"Accusation?" he murmurs, hopelessly. "I do not yet understand of what you accuse me."
"Of your relations with that creature before my very eyes!"
Transported with indignation at these words, he lifts his hand, possessed by a mad impulse to strike her, but he controls himself so far as only to grasp her by the arm.
"Creature!" he exclaims, furiously. "Creature! Are you mad? Olga!--why, Olga is pure as an angel, more spotless than a snowflake before it has touched the earth."
"I have no faith in such purity. If she has not actually fallen, her passion is plainly shown in her eyes. But there shall be no open scandal,--she must go. I will not have her in the house,--she must go!"
"She must go!" Treurenberg repeats, in horror. "You would turn her out of doors,--a young, inexperienced, beautiful girl? Selina, I will go, and the sooner the better for all I care, but she must stay."
"How you love her!" sneers the Countess.
For a moment there is silence in the room. Lato gazes at his wife as if she were something strange which he had never seen before,--gazes at her in amazement mingled with horror. His patience is at an end; he forgets everything in the wild desire to break asunder the fetters which have bound him for so long, to be rid of the self-control which has so tortured him.

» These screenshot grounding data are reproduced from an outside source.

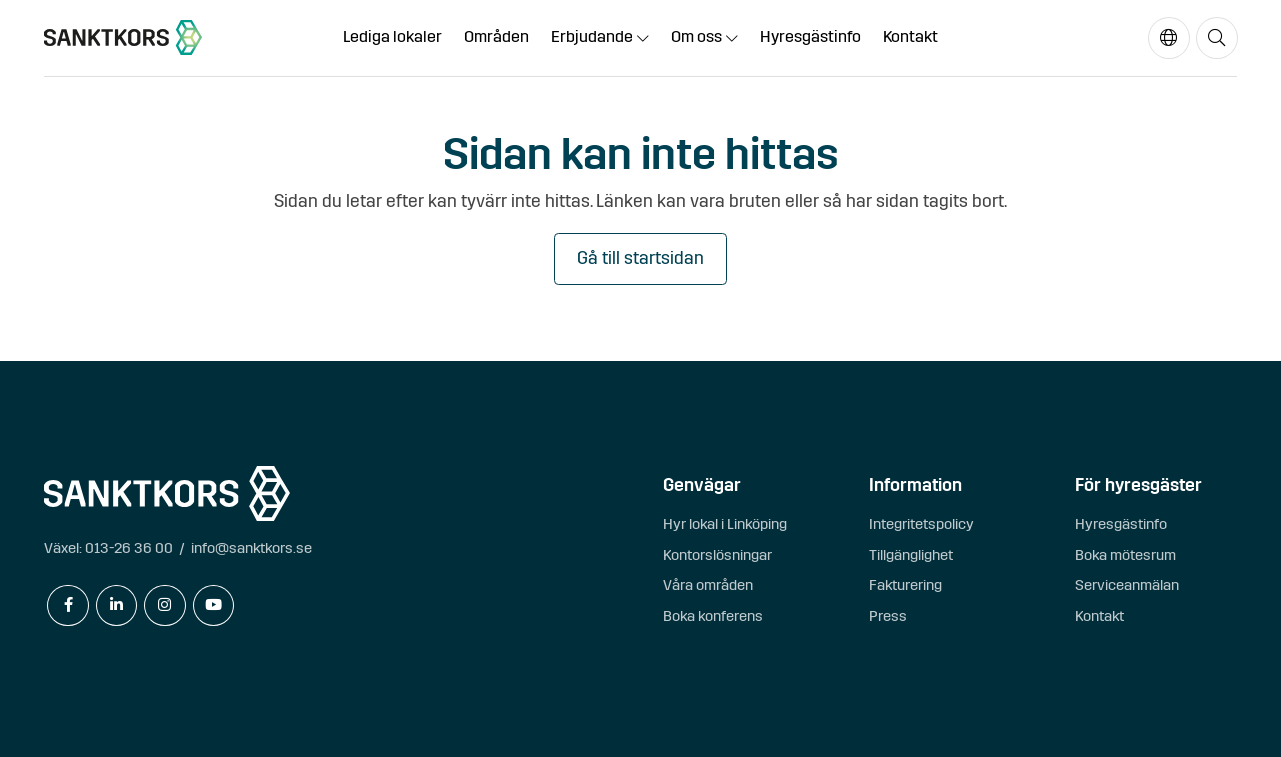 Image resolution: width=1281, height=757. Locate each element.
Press (888, 616)
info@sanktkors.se (251, 548)
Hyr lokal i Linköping (725, 524)
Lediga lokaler (392, 36)
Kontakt (910, 36)
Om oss (696, 36)
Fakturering (905, 585)
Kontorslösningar (717, 555)
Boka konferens (713, 616)
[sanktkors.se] (123, 37)
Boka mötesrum (1125, 555)
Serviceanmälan (1127, 585)
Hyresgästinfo (810, 36)
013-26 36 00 (129, 548)
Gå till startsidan (640, 258)
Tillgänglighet (911, 555)
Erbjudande (592, 36)
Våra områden (708, 585)
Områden (496, 36)
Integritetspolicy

"Yes," he says, raising his voice, "I love her,--love her intensely, unutterably; but this is the first time that I have admitted it even to myself, and you have brought me to do so. I have struggled against this passion night and day, have denied its existence, have done all that I could to stifle it, and I have tried to the utmost to be reconciled with you, to begin with you a new life in which I could hope to forget her. How you have seconded me you know. Of one thing, however, I can assure you,--the last word has been uttered between you and myself; it would not avail you now though you should sue for a reconciliation on your knees. A woman without tenderness or compassion I abhor. I have a horror of you!" He turns sway, and the door closes behind him.
"Where is the Count?" Frau von Harfink asks a servant, at lunch, where Treurenberg's place is vacant.